[Collected data]
━━━━━━━━━━━━━━━━━━━━
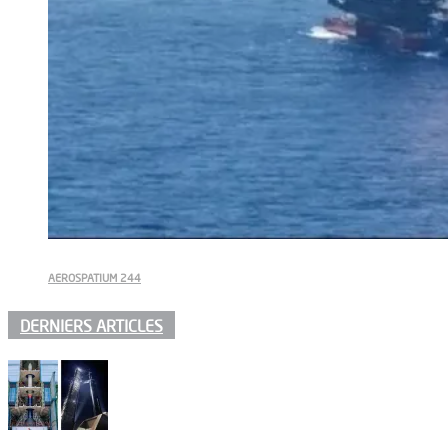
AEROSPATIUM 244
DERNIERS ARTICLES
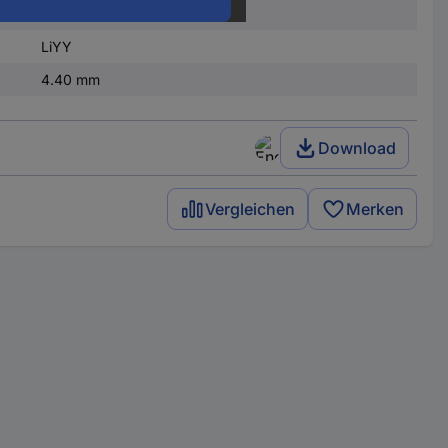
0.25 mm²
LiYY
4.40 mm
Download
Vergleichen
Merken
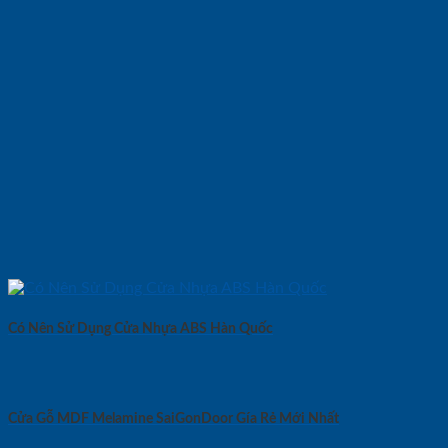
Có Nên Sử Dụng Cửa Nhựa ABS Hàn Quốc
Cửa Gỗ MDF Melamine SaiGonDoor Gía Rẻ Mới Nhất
━━━━━━━━━━━━━━━━━━━━
→ Task details: Return all the records above exactly, pictures omitted.

→ Task response:
AEROSPATIUM 244
DERNIERS ARTICLES
0.25 mm²
LiYY
4.40 mm
Download
Vergleichen
Merken
Có Nên Sử Dụng Cửa Nhựa ABS Hàn Quốc
Cửa Gỗ MDF Melamine SaiGonDoor Gía Rẻ Mới Nhất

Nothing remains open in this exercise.